An observation-domain fault detection and exclusion method considering measurement correlation for GNSS RTK in landslide monitoring

With the global navigation satellite system (GNSS), especially the real-time kinematic (RTK) technology being widely used in landslide monitoring, the quality of GNSS satellite observations remains unstable in complex environments. The conventional fault detection and exclusion (FDE) method ignores the correlation among observations, and the RTK double differences (DD) model results in a high degree of correlation between test statistics. This may lead to contamination effects that adversely impact the accuracy of fault identification. This study proposes an adaptive FDE method that combines correlation coefficients weighted based on observation-domain correction (CWOD-FDE) for landslide monitoring. Unlike conventional satellite-by-satellite exclusion, our method classifies faults by observation type to preserve redundancy, introducing a maximum fault mode constraint and correlation-based weighting with observation coefficients to suppress contamination and improve detection reliability.
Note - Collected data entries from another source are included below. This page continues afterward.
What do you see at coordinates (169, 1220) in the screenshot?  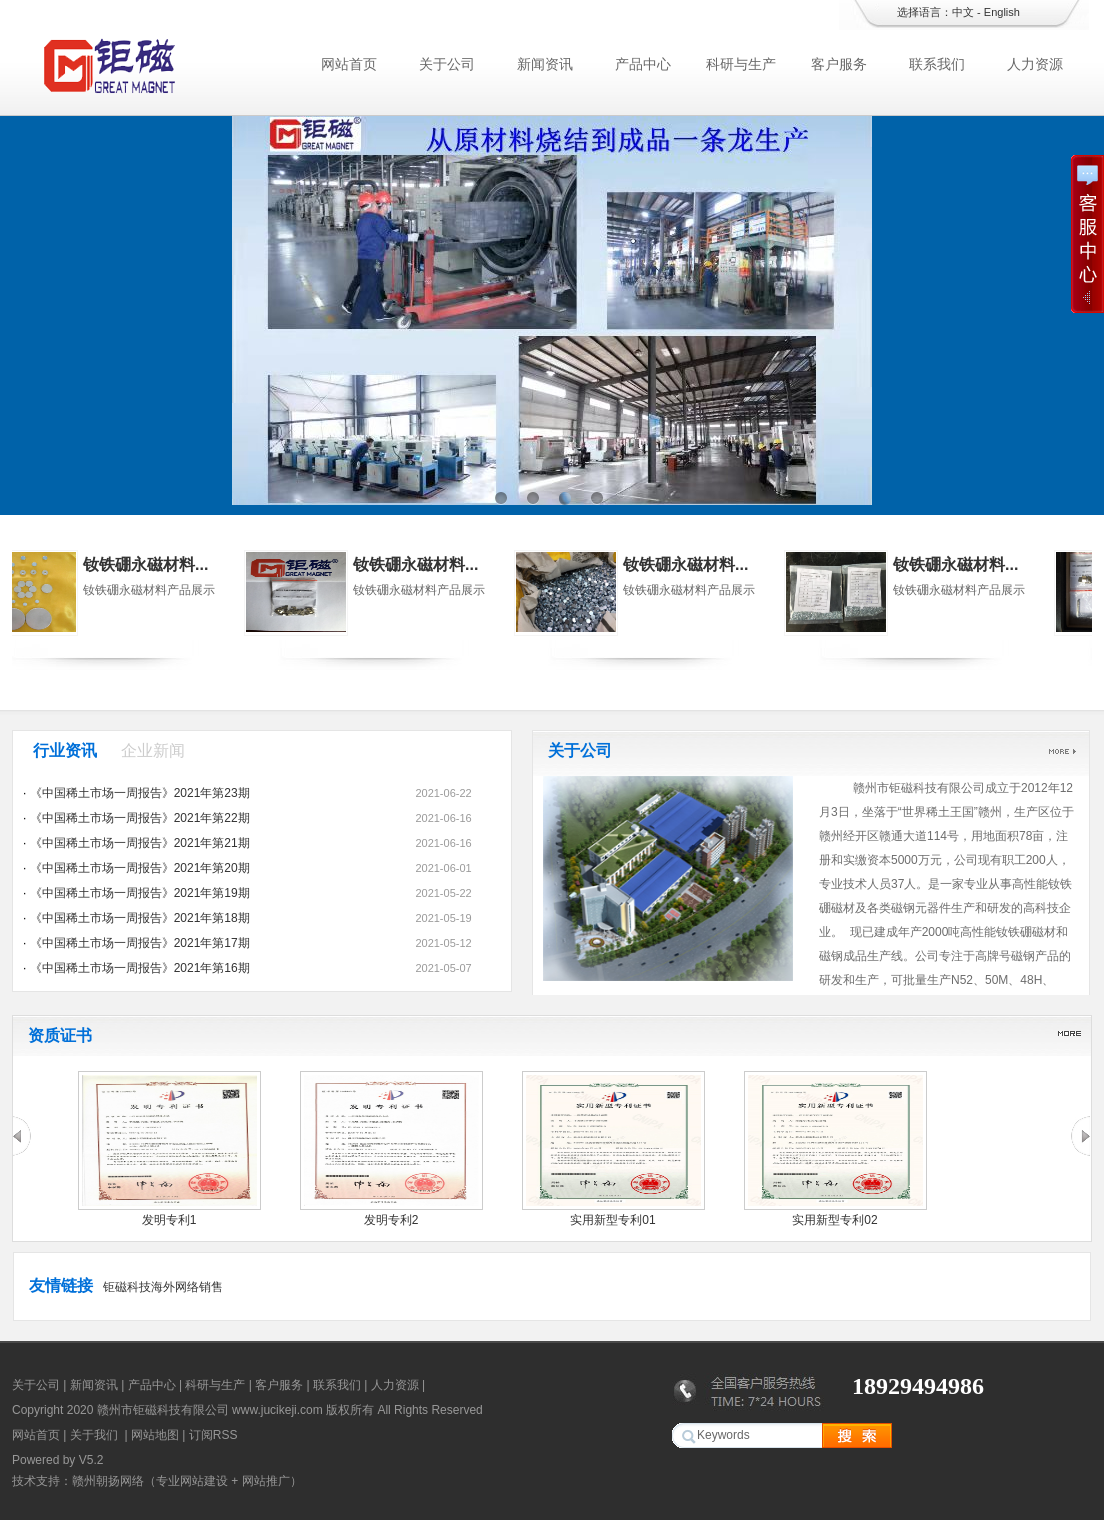 I see `发明专利1` at bounding box center [169, 1220].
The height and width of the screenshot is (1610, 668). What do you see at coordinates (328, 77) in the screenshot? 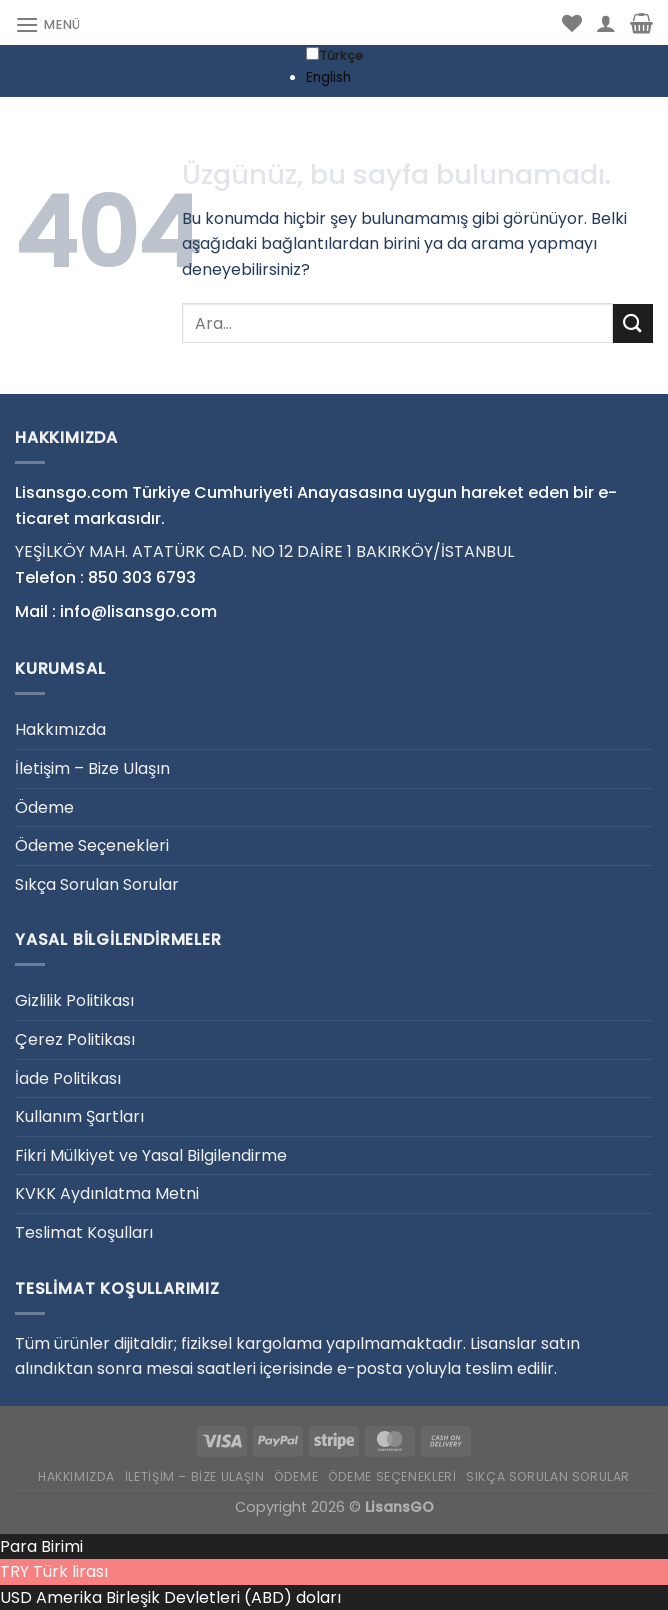 I see `English [option]` at bounding box center [328, 77]. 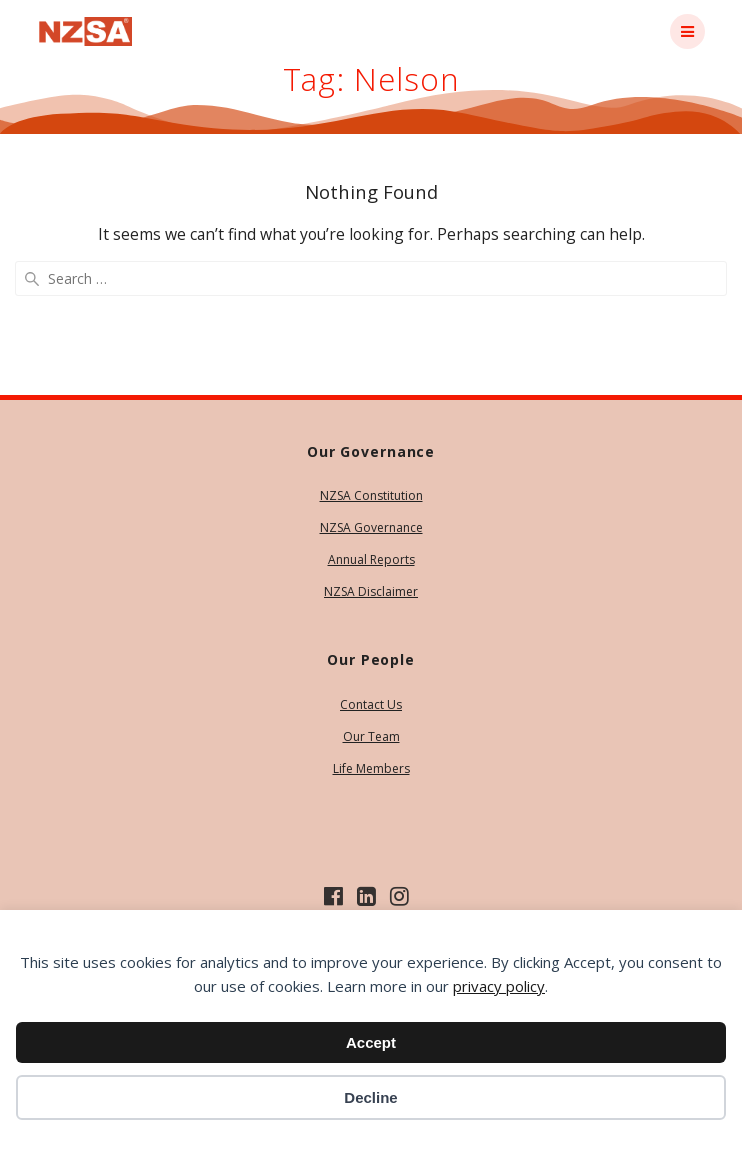 This screenshot has width=742, height=1160. Describe the element at coordinates (371, 768) in the screenshot. I see `Life Members` at that location.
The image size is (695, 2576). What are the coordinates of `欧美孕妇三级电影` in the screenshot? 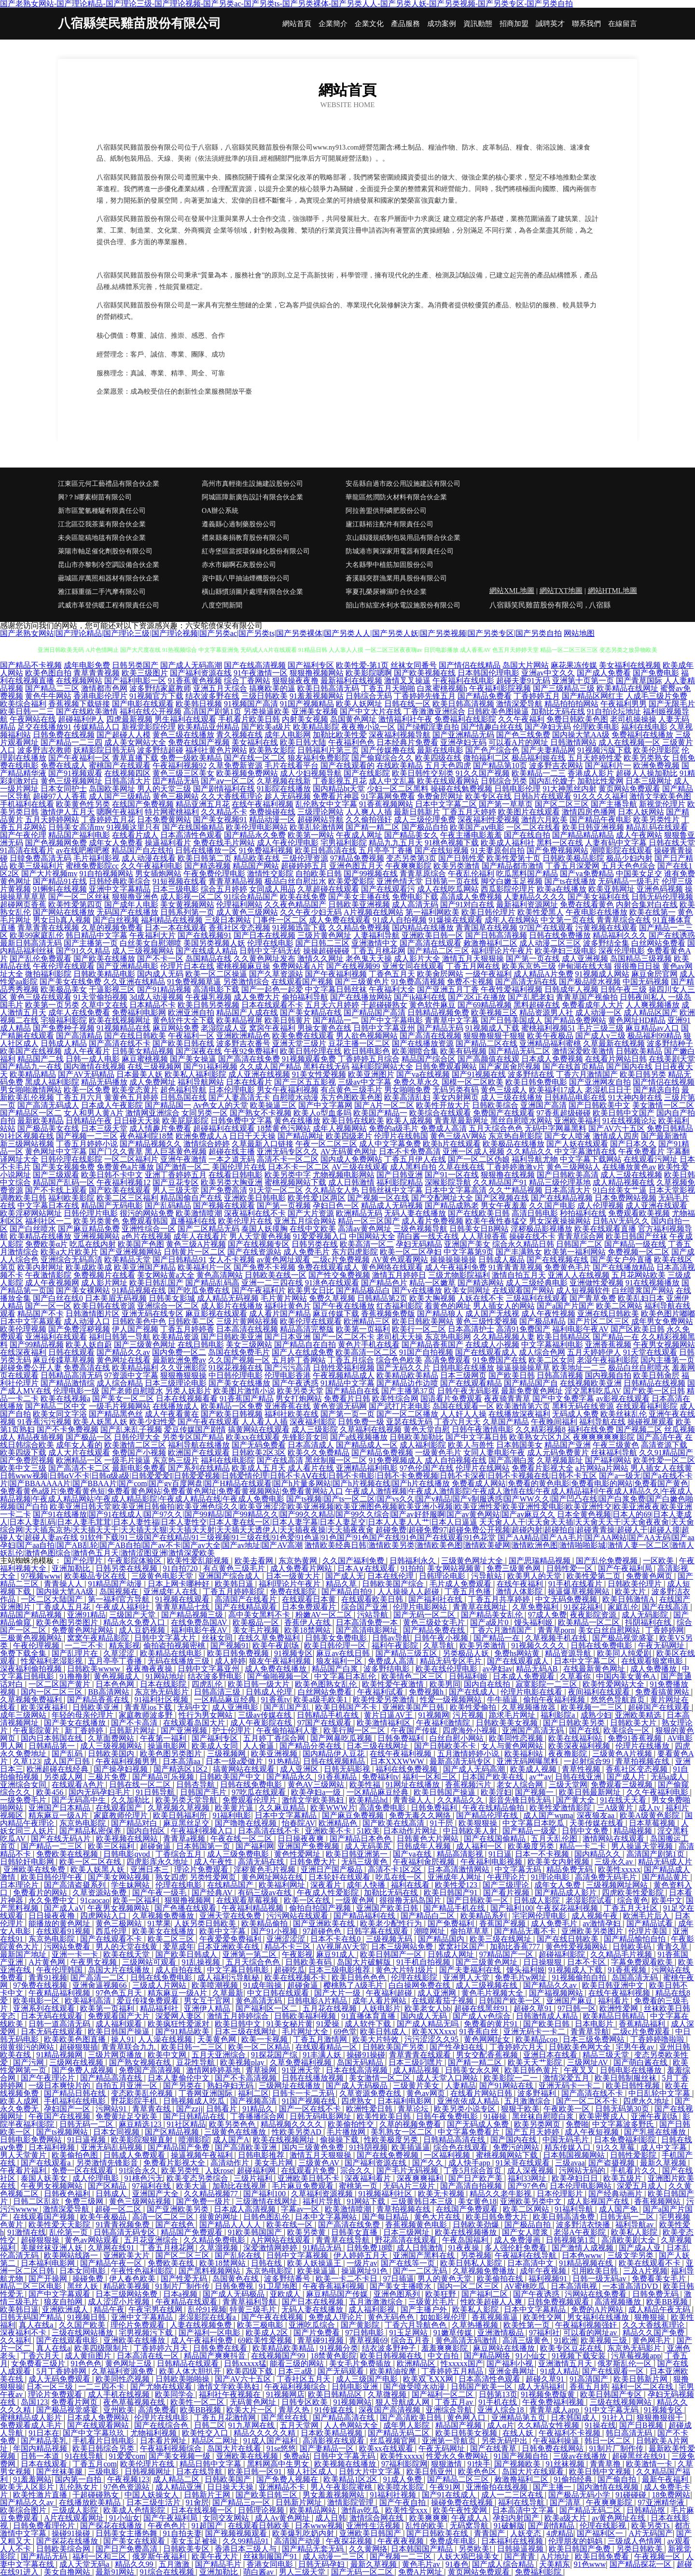 It's located at (566, 951).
Experimental results based on real landslide monitoring data indicate that the proposed CWOD-FDE method reduces the fault anomaly rate from approximately 50 % to 10 %, effectively minimizing false alarms and the erroneous exclusion of valid observations. The number of usable carrier-phase observations increased from 18 to 20, enhancing the redundancy of observation. In terms of positioning accuracy, the root mean square error (RMSE) in the East, North, and Up directions are 0.037 m, 0.031 m, and 0.058 m, respectively, representing improvements of 89.5 %, 91.3 %, and 92.4 % compared to extended Kalman Filter (EKF) positioning, and 74.5 %, 91.9 %, and 88.3 % compared to traditional FDE method. This study provides an effective FDE method within the observation domain for GNSS landslide monitoring.